Tuesday, September 27, 2011

Here were the words of the Blind Poet



This one I picked up from Poets.org, because I didn't have a poem in mind for today.  You could play "name that poem" with the references in here...I put some at the bottom.

An Octave Above Thunder
Carol Muske-Dukes

  ... reverberation
Of thunder of spring over distant mountains
He who was living is now dead
We who were living are now dying
With a little patience.

--T. S. Eliot,
"What the Thunder Said"

1

She began as we huddled, six of us,
in the cellar, raising her voice above
those towering syllables...

Never mind she cried when storm candles
flickered, glass shattered upstairs.
Reciting as if on horseback,
                   she whipped the meter,

trampling rhyme, reining in the reins
of the air with her left hand as she
stood, the washing machine behind her
              stunned on its haunches, not spinning.

She spun the lines around each other,
her gaze fixed. I knew she'd silenced
a cacophony of distractions in her head,
              to summon what she owned, rote-bright:

                             Of man's first disobedience,
                                        and the fruit...
                              of the flower in a crannied wall
                              and one clear call...

for the child who'd risen before school assemblies:
eerie Dakota rumble that rolled yet never brought
rain breaking over the podium. Her voice rose,
                        an octave above thunder:

When I consider how my light is spent--
I thought of her light, poured willy-nilly.
in this dark world and wide: half-blind, blind,
a widening distraction Getting and spending
 we lay waste our powers...Different poem, a trick!

Her eyes singled me out as the wind slowed.
Then, reflective, I'd rather be / a Pagan
 suckled in a creed outworn / than a dullard
                         with nothing by heart.

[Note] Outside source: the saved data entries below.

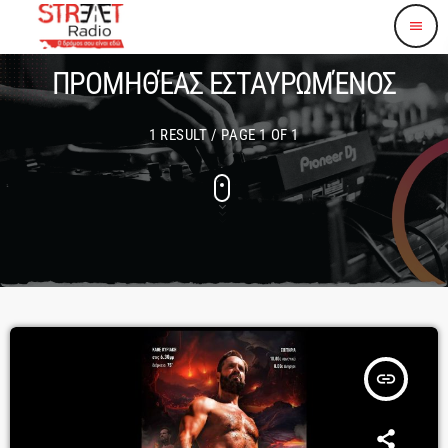
menu
ΠΡΟΜΗΘΈΑΣ ΕΣΤΑΥΡΩΜΈΝΟΣ
1 RESULT / PAGE 1 OF 1
insert_link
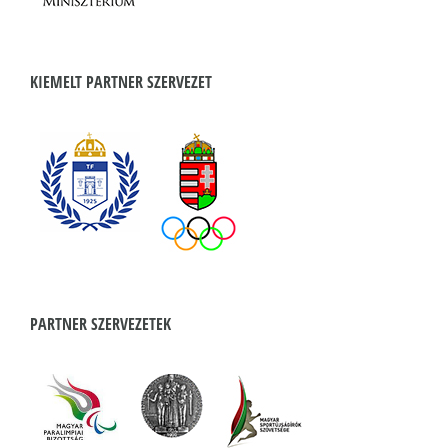
KIEMELT PARTNER SZERVEZET
PARTNER SZERVEZETEK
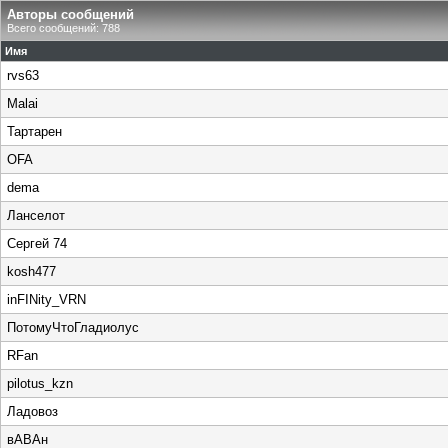
Авторы сообщений
Всего сообщений: 788
Имя
rvs63
Malai
Тартарен
OFA
dema
Ланселот
Сергей 74
kosh477
inFINity_VRN
ПотомуЧтоГладиолус
RFan
pilotus_kzn
Ладовоз
вАВАн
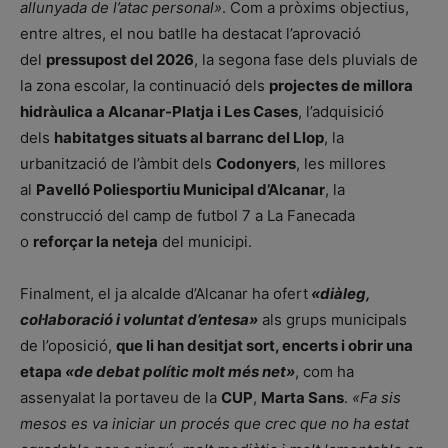
allunyada de l’atac personal»
. Com a pròxims objectius,
entre altres, el nou batlle ha destacat l’aprovació
del
pressupost del 2026
, la segona fase dels pluvials de
la zona escolar, la continuació dels
projectes de millora
hidràulica a Alcanar-Platja i Les Cases
, l’adquisició
dels
habitatges situats al barranc del Llop
, la
urbanització de l’àmbit dels
Codonyers
, les millores
al
Pavelló Poliesportiu Municipal d’Alcanar
, la
construcció del camp de futbol 7 a La Fanecada
o
reforçar la neteja
del municipi.
Finalment, el ja alcalde d’Alcanar ha ofert
«diàleg,
col·laboració i voluntat d’entesa»
als grups municipals
de l’oposició,
que li han desitjat sort, encerts i obrir una
etapa
«de debat polític molt més net»
, com ha
assenyalat la portaveu de la
CUP
,
Marta Sans
.
«Fa sis
mesos es va iniciar un procés que crec que no ha estat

It was midsummer, Minnesota. In the sky,
the Blind Poet blew sideways, his cape spilling
rain. They also serve! she sang, hailing
                                  closure

as I stopped hearing her. I did not want to
stand and wait. I loathed nothing so much
as the forbearance now in her voice,
              insisting that Beauty was at hand,

but not credible. I considered
how we twisted into ourselves to live.
When the storm stopped, I sat still,
                             listening.

Here were the words of the Blind Poet--
crumpled like wash for the line, to be
dried, pressed flat. Upstairs, someone called
                   my name. What sense would it ever

make to them, the unread world, the getters and spenders,
if they could not hear what I heard,
              not feel what I felt
              nothing ruined poetry, a voice revived it,
                                              extremity.



References:

"Of man's first disobedience" --Milton, Paradise Lost
"of the flower in a crannied wall" -- Tennyson, "Flower in a crannied wall"
"One clear call" -- Tennyson, "Crossing the Bar"
"When I consider how my light is spent" 
 "in this dark world and wide" 
                       --Milton, Sonnet 19, "On His Blindness"
"Getting and spending/we lay waste our powers" 
"I'd rather be / a Pagan suckled in a creed outworn

             -- Wordsworth, "The World is Too Much with Us"
"They also serve"
"stand and wait"
                 --Milton, Sonnet 19, "On His Blindness" 
"The Blind Poet" could be an allusion to Homer or to Milton (at the end of his life), but perhaps also to Tiresias, the blind prophet and a voice in The Waste Land. And the number of allusions here make it seem like she is paying homage to Eliot.

2 comments:

  1. When I was a kid in Catholic school, there was one nun who used to make us memorize poetry every time any one in the class misbehaved. I got quite good at it.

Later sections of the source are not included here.